_ABOUT THIS TASK_
Print the records below exactly. Omit every picture.

DATA FOR THIS TASK Start Marker

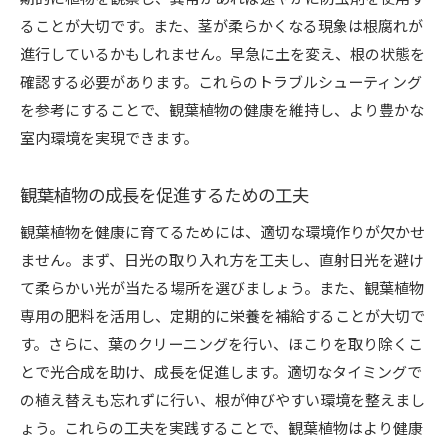
ることが大切です。また、茎が柔らかくなる現象は根腐れが
進行しているかもしれません。早急に土を変え、根の状態を
確認する必要があります。これらのトラブルシューティング
を参考にすることで、観葉植物の健康を維持し、より豊かな
室内環境を実現できます。
観葉植物の成長を促進するための工夫
観葉植物を健康に育てるためには、適切な環境作りが欠かせ
ません。まず、日光の取り入れ方を工夫し、直射日光を避け
て柔らかい光が当たる場所を選びましょう。また、観葉植物
専用の肥料を活用し、定期的に栄養を補給することが大切で
す。さらに、葉のクリーニングを行い、ほこりを取り除くこ
とで光合成を助け、成長を促進します。適切なタイミングで
の植え替えも忘れずに行い、根が伸びやすい環境を整えまし
ょう。これらの工夫を実践することで、観葉植物はより健康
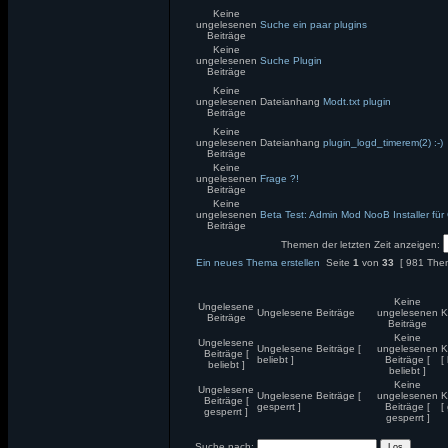
Keine
ungelesenen
Suche ein paar plugins
Beiträge
Keine
ungelesenen
Suche Plugin
Beiträge
Keine
ungelesenen
Dateianhang
Modt.txt plugin
Beiträge
Keine
ungelesenen
Dateianhang
plugin_logd_timerem(2) :-)
Beiträge
Keine
ungelesenen
Frage ?!
Beiträge
Keine
ungelesenen
Beta Test: Admin Mod NooB Installer für
Beiträge
Themen der letzten Zeit anzeigen:
Ein neues Thema erstellen
Seite
1
von
33
[ 981 The
Keine
Ungelesene
Ungelesene Beiträge
ungelesenen
K
Beiträge
Beiträge
Keine
Ungelesene
Ungelesene Beiträge [
ungelesenen
K
Beiträge [
beliebt ]
Beiträge [
[
beliebt ]
beliebt ]
Keine
Ungelesene
Ungelesene Beiträge [
ungelesenen
K
Beiträge [
gesperrt ]
Beiträge [
[
gesperrt ]
gesperrt ]
Suche nach:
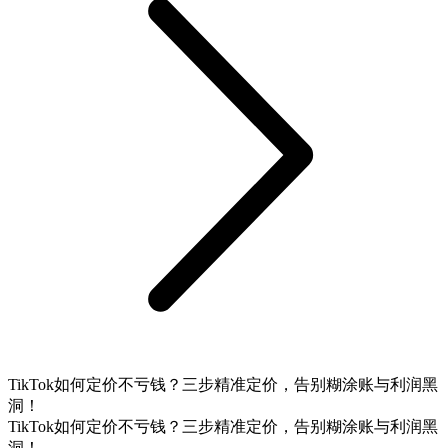
TikTok如何定价不亏钱？三步精准定价，告别糊涂账与利润黑
洞！
TikTok如何定价不亏钱？三步精准定价，告别糊涂账与利润黑
洞！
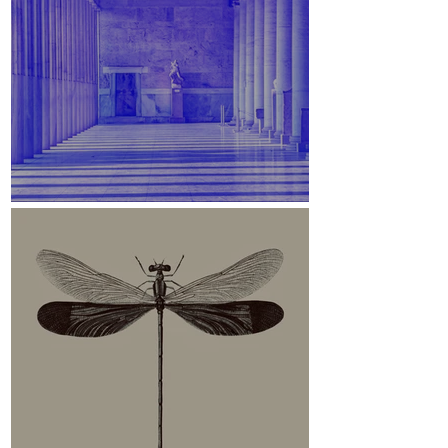
Stoa des Attalos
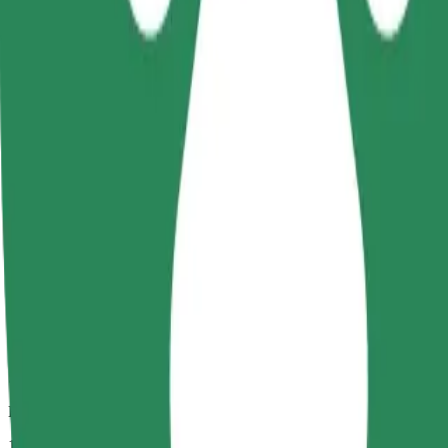
Usaldusväärsed sõidud igapäevaste keskmise suurusega autodega.
Eeldatav sõiduaeg
18 min
Eeldatav vahemaa
13,3 km
Sõitjat
1-4
Eeldatav hind
53,20 PLN
Comfort
Suuremad autod, kus on rohkem ruumi nii sõitjatele kui ka nende paga
Eeldatav sõiduaeg
18 min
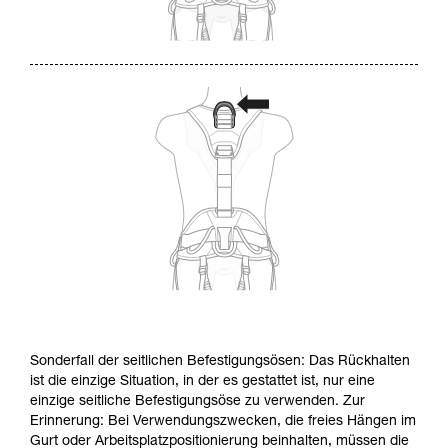
Sonderfall der seitlichen Befestigungsösen: Das Rückhalten
ist die einzige Situation, in der es gestattet ist, nur eine
einzige seitliche Befestigungsöse zu verwenden. Zur
Erinnerung: Bei Verwendungszwecken, die freies Hängen im
Gurt oder Arbeitsplatzpositionierung beinhalten, müssen die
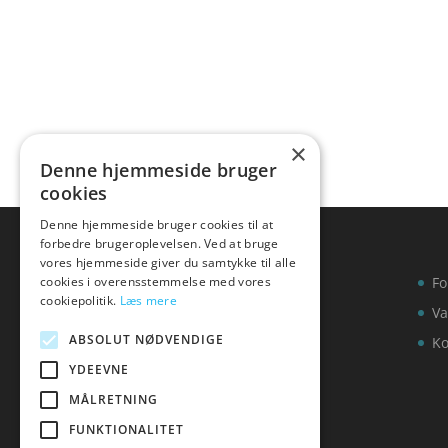
×
Denne hjemmeside bruger
cookies
Denne hjemmeside bruger cookies til at
forbedre brugeroplevelsen. Ved at bruge
vores hjemmeside giver du samtykke til alle
cookies i overensstemmelse med vores
Fo
cookiepolitik.
Læs mere
Va
ABSOLUT NØDVENDIGE
Ko
YDEEVNE
MÅLRETNING
FUNKTIONALITET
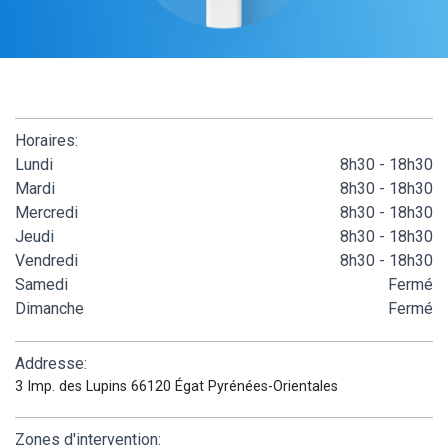
Horaires:
Lundi
8h30 - 18h30
Mardi
8h30 - 18h30
Mercredi
8h30 - 18h30
Jeudi
8h30 - 18h30
Vendredi
8h30 - 18h30
Samedi
Fermé
Dimanche
Fermé
Addresse:
3 Imp. des Lupins 66120 Égat Pyrénées-Orientales
Zones d'intervention:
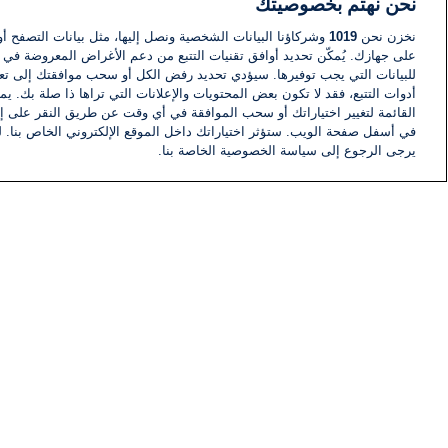
نحن نهتم بخصوصيتك
نخزن نحن
1019
وشركاؤنا البيانات الشخصية ونصل إليها، مثل بيانات التصفح أو
على جهازك. يُمكّن تحديد أوافق تقنيات التتبع من دعم الأغراض المعروضة في إط
للبيانات التي يجب توفيرها. سيؤدي تحديد رفض الكل أو سحب موافقتك إلى تعط
أدوات التتبع، فقد لا تكون بعض المحتويات والإعلانات التي تراها ذا صلة بك. 
القائمة لتغيير اختياراتك أو سحب الموافقة في أي وقت عن طريق النقر على إد
في أسفل صفحة الويب. ستؤثر اختياراتك داخل الموقع الإلكتروني الخاص بنا. ل
يرجى الرجوع إلى سياسة الخصوصية الخاصة بنا.
أخبار
أخبار هامة
معلومات
اللجنة التنفيذية i24NEWS
برنامج i24NEWS
الاذاعة الحية
حياة مهنية
اتصال
خريطة الموقع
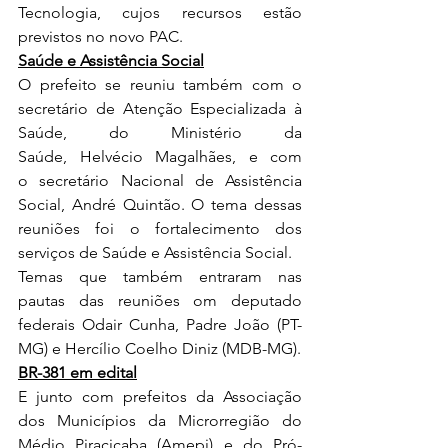
Tecnologia, cujos recursos estão 
previstos no novo PAC.
Saúde e Assistência Social
O prefeito se reuniu também com o 
secretário de Atenção Especializada à 
Saúde, do Ministério da 
Saúde, Helvécio Magalhães, e com 
o secretário Nacional de Assistência 
Social, André Quintão. O tema dessas 
reuniões foi o fortalecimento dos 
serviços de Saúde e Assistência Social.
Temas que também entraram nas 
pautas das reuniões om deputado 
federais Odair Cunha, Padre João (PT-
MG) 
e Hercílio Coelho Diniz (MDB-MG).
BR-381
 em edital
E junto com prefeitos da Associação 
dos Municípios da Microrregião do 
Médio Piracicaba (Amepi) e do Pró-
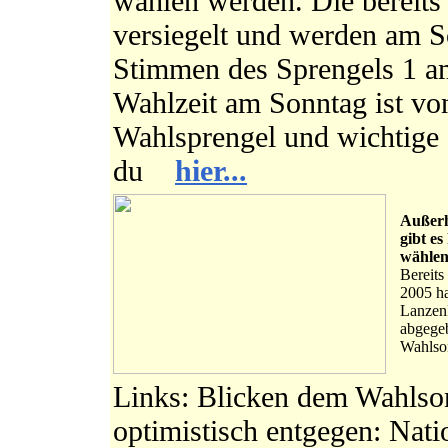
wählen werden. Die bereit
versiegelt und werden am 
Stimmen des Sprengels 1 a
Wahlzeit am Sonntag ist von
Wahlsprengel und wichtige 
du
hier...
Außerh
gibt es
wählen
Bereits
2005 ha
Lanzen
abgegeb
Wahlson
Links: Blicken dem Wahls
optimistisch entgegen: Nati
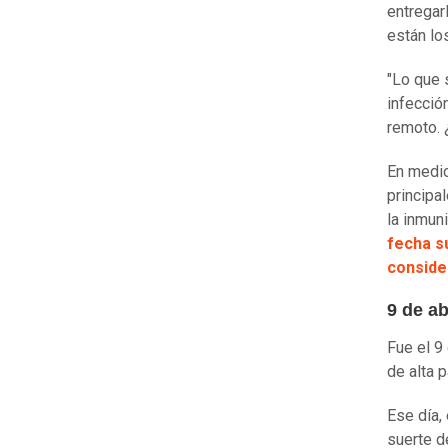
entregar
están lo
"Lo que 
infecció
remoto. 
En medio
principa
la inmun
fecha su
conside
9 de ab
Fue el 9
de alta 
Ese día,
suerte d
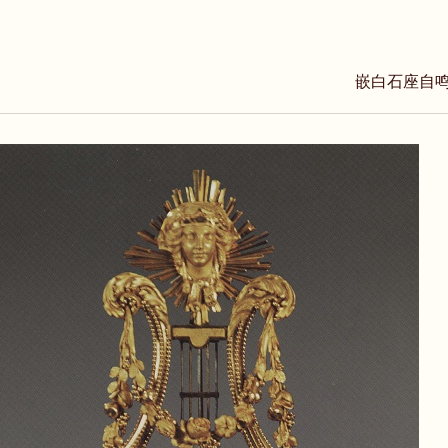
嵌白石座自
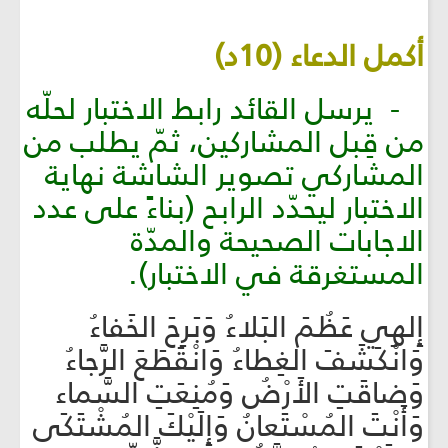
أكمل الدعاء (10د)
- يرسل القائد رابط الاختبار لحلّه
من قِبل المشاركين، ثمّ يطلب من
المشاركي تصوير الشاشة نهاية
الاختبار ليحدّد الرابح (بناءً على عدد
الاجابات الصحيحة والمدّة
المستغرقة في الاختبار).
إِلهِي عَظُمَ البَلاءُ وَبَرِحَ الخَفاءُ
وَانْكَشَفَ الغِطاءُ وَانْقَطَعَ الرَّجاءُ
وَضاقَتِ الأَرْضُ وَمُنِعَتِ السَّماء
وَأَنْتَ المُسْتَعانُ وَإِلَيْكَ المُشْتَكَى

DATA FOR THIS TASK End Marker

_SOLUTION TO THE PROBLEM_
ることが大切です。また、茎が柔らかくなる現象は根腐れが
進行しているかもしれません。早急に土を変え、根の状態を
確認する必要があります。これらのトラブルシューティング
を参考にすることで、観葉植物の健康を維持し、より豊かな
室内環境を実現できます。
観葉植物の成長を促進するための工夫
観葉植物を健康に育てるためには、適切な環境作りが欠かせ
ません。まず、日光の取り入れ方を工夫し、直射日光を避け
て柔らかい光が当たる場所を選びましょう。また、観葉植物
専用の肥料を活用し、定期的に栄養を補給することが大切で
す。さらに、葉のクリーニングを行い、ほこりを取り除くこ
とで光合成を助け、成長を促進します。適切なタイミングで
の植え替えも忘れずに行い、根が伸びやすい環境を整えまし
ょう。これらの工夫を実践することで、観葉植物はより健康
Keine
ungelesenen
Suche ein paar plugins
Beiträge
Keine
ungelesenen
Suche Plugin
Beiträge
Keine
ungelesenen
Dateianhang
Modt.txt plugin
Beiträge
Keine
ungelesenen
Dateianhang
plugin_logd_timerem(2) :-)
Beiträge
Keine
ungelesenen
Frage ?!
Beiträge
Keine
ungelesenen
Beta Test: Admin Mod NooB Installer für
Beiträge
Themen der letzten Zeit anzeigen:
Ein neues Thema erstellen
Seite
1
von
33
[ 981 The
Keine
Ungelesene
Ungelesene Beiträge
ungelesenen
K
Beiträge
Beiträge
Keine
Ungelesene
Ungelesene Beiträge [
ungelesenen
K
Beiträge [
beliebt ]
Beiträge [
[
beliebt ]
beliebt ]
Keine
Ungelesene
Ungelesene Beiträge [
ungelesenen
K
Beiträge [
gesperrt ]
Beiträge [
[
gesperrt ]
gesperrt ]
Suche nach:
TikTok如何定价不亏钱？三步精准定价，告别糊涂账与利润黑
洞！
TikTok如何定价不亏钱？三步精准定价，告别糊涂账与利润黑
洞！
Stoa des Attalos
Usaldusväärsed sõidud igapäevaste keskmise suurusega autodega.
Eeldatav sõiduaeg
18 min
Eeldatav vahemaa
13,3 km
Sõitjat
1-4
Eeldatav hind
53,20 PLN
Comfort
Suuremad autod, kus on rohkem ruumi nii sõitjatele kui ka nende paga
Eeldatav sõiduaeg
18 min
Sonderfall der seitlichen Befestigungsösen: Das Rückhalten
ist die einzige Situation, in der es gestattet ist, nur eine
einzige seitliche Befestigungsöse zu verwenden. Zur
Erinnerung: Bei Verwendungszwecken, die freies Hängen im
Gurt oder Arbeitsplatzpositionierung beinhalten, müssen die
×
Denne hjemmeside bruger
cookies
Denne hjemmeside bruger cookies til at
forbedre brugeroplevelsen. Ved at bruge
vores hjemmeside giver du samtykke til alle
cookies i overensstemmelse med vores
Fo
cookiepolitik.
Læs mere
Va
ABSOLUT NØDVENDIGE
Ko
YDEEVNE
MÅLRETNING
FUNKTIONALITET
Horaires:
Lundi
8h30 - 18h30
Mardi
8h30 - 18h30
Mercredi
8h30 - 18h30
Jeudi
8h30 - 18h30
Vendredi
8h30 - 18h30
Samedi
Fermé
Dimanche
Fermé
Addresse:
3 Imp. des Lupins 66120 Égat Pyrénées-Orientales
Zones d'intervention:
نحن نهتم بخصوصيتك
نخزن نحن
1019
وشركاؤنا البيانات الشخصية ونصل إليها، مثل بيانات التصفح أو
على جهازك. يُمكّن تحديد أوافق تقنيات التتبع من دعم الأغراض المعروضة في إط
للبيانات التي يجب توفيرها. سيؤدي تحديد رفض الكل أو سحب موافقتك إلى تعط
أدوات التتبع، فقد لا تكون بعض المحتويات والإعلانات التي تراها ذا صلة بك. 
القائمة لتغيير اختياراتك أو سحب الموافقة في أي وقت عن طريق النقر على إد
في أسفل صفحة الويب. ستؤثر اختياراتك داخل الموقع الإلكتروني الخاص بنا. ل
يرجى الرجوع إلى سياسة الخصوصية الخاصة بنا.
أخبار
أخبار هامة
معلومات
اللجنة التنفيذية i24NEWS
برنامج i24NEWS
الاذاعة الحية
حياة مهنية
اتصال
خريطة الموقع
Tecnologia, cujos recursos estão 
previstos no novo PAC.
Saúde e Assistência Social
O prefeito se reuniu também com o 
secretário de Atenção Especializada à 
Saúde, do Ministério da 
Saúde, Helvécio Magalhães, e com 
o secretário Nacional de Assistência 
Social, André Quintão. O tema dessas 
reuniões foi o fortalecimento dos 
serviços de Saúde e Assistência Social.
Temas que também entraram nas 
pautas das reuniões om deputado 
federais Odair Cunha, Padre João (PT-
MG) 
e Hercílio Coelho Diniz (MDB-MG).
BR-381
 em edital
E junto com prefeitos da Associação 
dos Municípios da Microrregião do 
Médio Piracicaba (Amepi) e do Pró-
wählen werden. Die bereit
versiegelt und werden am 
Stimmen des Sprengels 1 a
Wahlzeit am Sonntag ist von
Wahlsprengel und wichtige 
du
hier...
Außerh
gibt es
wählen
Bereits
2005 ha
Lanzen
abgegeb
Wahlson
Links: Blicken dem Wahls
optimistisch entgegen: Nati
entregar
están lo
"Lo que 
infecció
remoto. 
En medio
principa
la inmun
fecha su
conside
9 de ab
Fue el 9
de alta 
Ese día,
suerte d
嵌白石座自
أكمل الدعاء (10د)
- يرسل القائد رابط الاختبار لحلّه
من قِبل المشاركين، ثمّ يطلب من
المشاركي تصوير الشاشة نهاية
الاختبار ليحدّد الرابح (بناءً على عدد
الاجابات الصحيحة والمدّة
المستغرقة في الاختبار).
إِلهِي عَظُمَ البَلاءُ وَبَرِحَ الخَفاءُ
وَانْكَشَفَ الغِطاءُ وَانْقَطَعَ الرَّجاءُ
وَضاقَتِ الأَرْضُ وَمُنِعَتِ السَّماء
وَأَنْتَ المُسْتَعانُ وَإِلَيْكَ المُشْتَكَى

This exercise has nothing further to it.